Perlu disadari bahwa pergantian pemerintahan dari rezim otoriter ke rezim yang demokratis di era Reformasi belum merupakan suatu jaminan transformasi Indonesia ke arah yang lebih adil dan manusiawi, karena sistem politik yang diwarisi tak jarang adalah pembungkaman suara korban.
Presiden Joko Widodo pada perayaan Natal, 27 Desember 2014, sudah mengungkapkan keinginan dituntaskannya konflik. Ia mengutuk peristiwa Paniai berdarah 8 Desember 2014 dan mengatakan: ”Saya ingin kasus ini diselesaikan secepat-cepatnya, agar tidak terulang di masa yang akan datang. Kita ingin sekali lagi Tanah Papua sebagai tanah yang damai” (Kompas, 28/12/2014).
Opsi bagi pemerintah hanya satu, yaitu perang internal terlebih dahulu melalui operasi militer, baru kemudian masuk ke dalam arena inklusif negosiasi damai, melalui perundingan, seperti pernah dilakukan di Provinsi Aceh.

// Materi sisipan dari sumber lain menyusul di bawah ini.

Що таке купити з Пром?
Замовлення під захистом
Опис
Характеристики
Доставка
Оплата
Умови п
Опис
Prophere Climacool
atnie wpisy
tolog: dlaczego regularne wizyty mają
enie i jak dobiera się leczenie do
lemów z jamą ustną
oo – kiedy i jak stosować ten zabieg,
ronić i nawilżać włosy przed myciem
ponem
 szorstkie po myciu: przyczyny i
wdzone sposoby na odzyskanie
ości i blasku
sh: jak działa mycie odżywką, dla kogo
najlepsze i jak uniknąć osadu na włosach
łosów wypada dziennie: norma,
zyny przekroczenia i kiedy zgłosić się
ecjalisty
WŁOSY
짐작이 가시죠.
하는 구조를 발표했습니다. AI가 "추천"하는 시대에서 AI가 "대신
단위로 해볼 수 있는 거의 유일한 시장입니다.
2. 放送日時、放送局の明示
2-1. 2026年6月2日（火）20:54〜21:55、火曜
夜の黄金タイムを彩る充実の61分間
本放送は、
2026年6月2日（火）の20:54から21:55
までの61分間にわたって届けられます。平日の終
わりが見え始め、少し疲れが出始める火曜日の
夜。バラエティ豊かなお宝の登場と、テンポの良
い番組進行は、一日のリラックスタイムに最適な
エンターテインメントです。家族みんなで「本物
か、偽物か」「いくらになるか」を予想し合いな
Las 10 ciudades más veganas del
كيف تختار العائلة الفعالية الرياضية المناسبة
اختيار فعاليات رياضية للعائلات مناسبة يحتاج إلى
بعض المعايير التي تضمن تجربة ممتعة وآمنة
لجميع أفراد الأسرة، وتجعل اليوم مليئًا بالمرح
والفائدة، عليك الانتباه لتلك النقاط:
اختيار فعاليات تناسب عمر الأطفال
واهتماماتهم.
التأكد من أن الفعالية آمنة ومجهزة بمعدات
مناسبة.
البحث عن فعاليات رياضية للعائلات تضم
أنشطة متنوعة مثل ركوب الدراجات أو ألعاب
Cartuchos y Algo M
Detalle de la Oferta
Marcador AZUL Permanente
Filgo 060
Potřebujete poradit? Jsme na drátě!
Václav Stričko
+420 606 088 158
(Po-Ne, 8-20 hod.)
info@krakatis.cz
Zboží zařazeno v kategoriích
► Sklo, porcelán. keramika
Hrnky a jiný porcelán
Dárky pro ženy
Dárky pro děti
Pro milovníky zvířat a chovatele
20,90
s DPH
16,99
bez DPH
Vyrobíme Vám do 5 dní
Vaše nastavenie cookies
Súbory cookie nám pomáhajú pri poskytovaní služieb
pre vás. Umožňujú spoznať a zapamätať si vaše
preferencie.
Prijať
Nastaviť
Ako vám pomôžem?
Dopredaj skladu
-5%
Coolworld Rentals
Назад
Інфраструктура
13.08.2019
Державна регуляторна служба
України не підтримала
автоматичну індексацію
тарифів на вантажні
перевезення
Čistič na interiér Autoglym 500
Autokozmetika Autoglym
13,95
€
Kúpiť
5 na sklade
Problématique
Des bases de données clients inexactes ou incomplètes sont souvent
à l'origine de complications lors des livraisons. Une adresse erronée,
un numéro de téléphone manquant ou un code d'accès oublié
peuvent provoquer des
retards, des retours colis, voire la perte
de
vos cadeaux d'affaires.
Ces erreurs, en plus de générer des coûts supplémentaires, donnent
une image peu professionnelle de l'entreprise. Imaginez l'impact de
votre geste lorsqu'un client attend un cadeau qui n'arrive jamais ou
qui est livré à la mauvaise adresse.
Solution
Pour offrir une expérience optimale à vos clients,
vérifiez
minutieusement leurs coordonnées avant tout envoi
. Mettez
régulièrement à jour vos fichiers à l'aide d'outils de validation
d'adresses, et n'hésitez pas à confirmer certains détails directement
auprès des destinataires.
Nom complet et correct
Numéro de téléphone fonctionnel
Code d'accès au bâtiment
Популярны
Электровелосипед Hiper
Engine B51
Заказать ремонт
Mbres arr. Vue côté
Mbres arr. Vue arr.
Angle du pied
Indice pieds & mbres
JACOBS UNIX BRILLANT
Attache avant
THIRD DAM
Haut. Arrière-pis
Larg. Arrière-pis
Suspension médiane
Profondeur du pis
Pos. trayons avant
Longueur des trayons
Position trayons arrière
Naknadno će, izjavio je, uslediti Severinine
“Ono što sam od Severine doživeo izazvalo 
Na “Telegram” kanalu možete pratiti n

Proses kultural dan politik perlu dioptimalkan dengan melibatkan komponen-komponen yang ada di Tanah Papua ataupun di luar negeri.
”Hari ini, satu tahun setelah Helsinki, permusuhan berakhir. Pertumpahan darah sudah tidak ada lagi. Senjata tidak bersuara. Senjata telah diserahkan dan dihancurkan oleh pemantau internasional. Saya tidak tahu jawaban siapa sebenarnya yang memenangi konflik, tetapi saya tahu bahwa kita semua telah memenangi perdamaian,” demikian diungkapkan Presiden Susilo Bambang Yudhoyono pada 2006.
Proses kultural dan politik perlu dioptimalkan dengan melibatkan komponen-komponen yang ada di Tanah Papua ataupun di luar negeri. Hal ini tentunya sulit dan butuh energi besar dari negara Indonesia. Namun, hasilnya adalah pemecahan masalah konflik separatisme di Tanah Papua yang sudah berlangsung lama secara tuntas dan permanen, serta sekaligus mempertahankan wibawa Negara Kesatuan Republik Indonesia (NKRI) tercinta.
Pendeta Dr Martin Luther King Jr pernah mengatakan: ”Pada akhirnya kita tidak akan mengingat kata-kata dari musuh, tetapi kebisuan dari teman kita” (Zulfa Simatur, Kata-kata Mengubah Dunia, Jakarta, 2013: hlm 356).